Salesforceのオブジェクトと同じように見れる(レポート)

カスタムレポートタイプを作成する必要はありますが、Salesforceのオブジェクトと同じようにレポートを作成できます。

設定画面:外部データソース

Salesforce Connectの設定画面は、[設定] で[クイック検索] ボックスに「外部データソース」と入力して、[外部データソース] を選択すると出てきます。

環境に応じた接続種別を選択し必要な情報を登録した後に、[検証して同期]を実行することで、取り込む外部オブジェクトを選択・取り込むことができるような仕組みです。

各オブジェクトを取り込んだ後に、それぞれ外部オブジェクトの項目に対して各設定ができるような仕組みです。

5.接続方式

接続方式は色々あります。公式ヘルプ: 使用する Salesforce Connect アダプターの選択には表形式で記載あるため参照してください。

今回はODataでの連携以外は検証していませんが、接続方式について
以下ちょっとした補足です。

  • ODataプロトコルは、Microsoftが作った仕組みであり、SAPやMicrosoft製品などと連携したい場合は、ODataを使用した接続方式を使うと良いかも。
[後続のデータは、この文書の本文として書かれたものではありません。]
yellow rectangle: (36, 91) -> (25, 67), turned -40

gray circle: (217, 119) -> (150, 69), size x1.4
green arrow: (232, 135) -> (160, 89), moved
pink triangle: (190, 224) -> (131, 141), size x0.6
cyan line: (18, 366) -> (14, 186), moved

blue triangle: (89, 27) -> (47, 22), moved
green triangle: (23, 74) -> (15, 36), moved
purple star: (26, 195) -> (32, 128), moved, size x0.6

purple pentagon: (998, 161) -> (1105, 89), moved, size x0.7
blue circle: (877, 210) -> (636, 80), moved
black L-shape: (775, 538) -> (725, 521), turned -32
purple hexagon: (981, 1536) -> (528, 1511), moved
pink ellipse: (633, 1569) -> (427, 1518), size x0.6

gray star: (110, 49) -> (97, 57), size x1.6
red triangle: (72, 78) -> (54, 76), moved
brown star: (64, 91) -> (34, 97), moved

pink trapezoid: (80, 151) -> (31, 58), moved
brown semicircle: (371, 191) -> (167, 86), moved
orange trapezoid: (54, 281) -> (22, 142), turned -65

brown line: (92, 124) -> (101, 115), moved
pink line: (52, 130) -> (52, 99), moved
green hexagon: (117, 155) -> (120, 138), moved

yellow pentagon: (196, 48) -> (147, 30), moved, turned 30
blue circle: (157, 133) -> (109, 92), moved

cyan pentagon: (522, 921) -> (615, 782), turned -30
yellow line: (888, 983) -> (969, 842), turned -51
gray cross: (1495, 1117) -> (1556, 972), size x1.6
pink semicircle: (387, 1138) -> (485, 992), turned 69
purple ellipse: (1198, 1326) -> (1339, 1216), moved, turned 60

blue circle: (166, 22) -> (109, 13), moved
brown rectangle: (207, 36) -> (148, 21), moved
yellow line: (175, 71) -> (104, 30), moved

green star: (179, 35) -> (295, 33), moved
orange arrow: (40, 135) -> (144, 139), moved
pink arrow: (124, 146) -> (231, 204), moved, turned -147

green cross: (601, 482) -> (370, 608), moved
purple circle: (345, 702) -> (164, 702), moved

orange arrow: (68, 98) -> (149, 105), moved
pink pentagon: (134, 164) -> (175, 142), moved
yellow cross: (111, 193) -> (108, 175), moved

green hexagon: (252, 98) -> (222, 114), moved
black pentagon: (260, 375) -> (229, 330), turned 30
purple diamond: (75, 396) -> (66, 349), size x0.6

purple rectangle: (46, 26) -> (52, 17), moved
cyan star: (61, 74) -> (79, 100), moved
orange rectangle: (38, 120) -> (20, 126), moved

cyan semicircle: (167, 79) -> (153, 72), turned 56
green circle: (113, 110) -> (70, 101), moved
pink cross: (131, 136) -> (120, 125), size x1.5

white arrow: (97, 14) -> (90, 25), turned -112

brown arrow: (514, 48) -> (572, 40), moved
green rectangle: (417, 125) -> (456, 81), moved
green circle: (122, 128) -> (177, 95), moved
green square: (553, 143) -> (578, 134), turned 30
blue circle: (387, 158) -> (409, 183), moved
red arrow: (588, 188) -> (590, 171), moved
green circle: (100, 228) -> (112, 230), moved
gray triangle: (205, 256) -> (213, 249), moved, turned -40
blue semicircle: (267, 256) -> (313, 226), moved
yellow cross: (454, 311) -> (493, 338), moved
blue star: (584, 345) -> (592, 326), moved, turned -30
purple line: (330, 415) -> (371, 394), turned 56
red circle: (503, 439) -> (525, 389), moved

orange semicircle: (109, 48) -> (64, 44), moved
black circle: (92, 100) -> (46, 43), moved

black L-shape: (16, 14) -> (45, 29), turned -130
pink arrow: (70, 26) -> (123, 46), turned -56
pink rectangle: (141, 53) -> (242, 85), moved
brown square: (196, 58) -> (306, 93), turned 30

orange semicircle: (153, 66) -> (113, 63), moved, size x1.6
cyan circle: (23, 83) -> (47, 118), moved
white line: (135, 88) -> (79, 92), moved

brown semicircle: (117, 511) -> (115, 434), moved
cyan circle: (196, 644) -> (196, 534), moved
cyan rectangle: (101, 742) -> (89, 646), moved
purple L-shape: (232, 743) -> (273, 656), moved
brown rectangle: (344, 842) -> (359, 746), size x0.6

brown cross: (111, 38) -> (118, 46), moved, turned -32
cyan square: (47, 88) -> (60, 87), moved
  • Apexカスタムアダプタについては、公式の開発者向けドキュメント: Apex Connector Framework の使用開始に具体的な作り方がサンプルも含め公開されている。公式ヘルプ: Salesforce Connect でのカスタムアダプター使用の設定によると専用のクラスを作成したら、設定画面で選べるようになるとのこと。

  • Amazon DynamoDBは、AWS とのデータ連携用。

  • SQLのアダプターは、REST API を介して機能を公開している外部ソースと連携できる接続方式とのこと。Amazon AthenaやSnowflakeなどが該当。

  • GraphQLのアダプターは、GraphQL を介して機能を公開している外部ソースと連携できる接続方式とのこと。AWS AppSync を介した Amazon RDS へのアクセスなどが該当。

6.注意事項

今回実際に環境を用意して調べたこと、また、公式ヘルプを記載の制約について、私の独断と偏見でピックアップしたものを6件紹介します。

・それなりの費用は発生する

Developer Editionでは検証のため、1ライセンス無料で使えるようになっていますが、Enterprise Editionなどでは有償です。
2014年11月18日にSalesforce Connectの前身である旧Lightning Connectを公式発表した当時は1データソースに対して月額4,000ドルでした。
現在の金額は非公開であり、問い合わせ方式に変わっていますので気になる方は問い合わせてください。また、接続先となるデータソースが増えたらその分、追加で費用が増えるのでコスト計算時は気をつける必要があります。

・サポートされていないデータ型がそれなりに存在する

今回、PostgreSQLでid列を自動で採番する設定を加えたところ、Salesforceからの新しいレコード作成が、CData API Serverを介した接続でうまくいかない事態に遭遇しました。データ型の対応については、「公式ヘルプ: OData 4.0 および 4.01 のデータ型の対応付け」のように情報が公開されていますが、導入時はSalesforce→API領域だけでなく、API→データベース領域でも問題なく動作するかを注意深く検証・調整する必要がありそうです。

・一部の接続方式にはコールアウト制限がある

公式ヘルプ:Salesforce Connect の一般的な制限には、コールアウト制限がある接続方式と、制限がない接続方式が紹介されています。
例えば、OData 4.0 アダプターの場合、1時間あたり2万個です。閲覧・更新のたびにODataプロトコルのAPIがコールされるため、同時接続する社員が多かったり、大量データに対する操作など必要になった場合、意識する必要がありそうです。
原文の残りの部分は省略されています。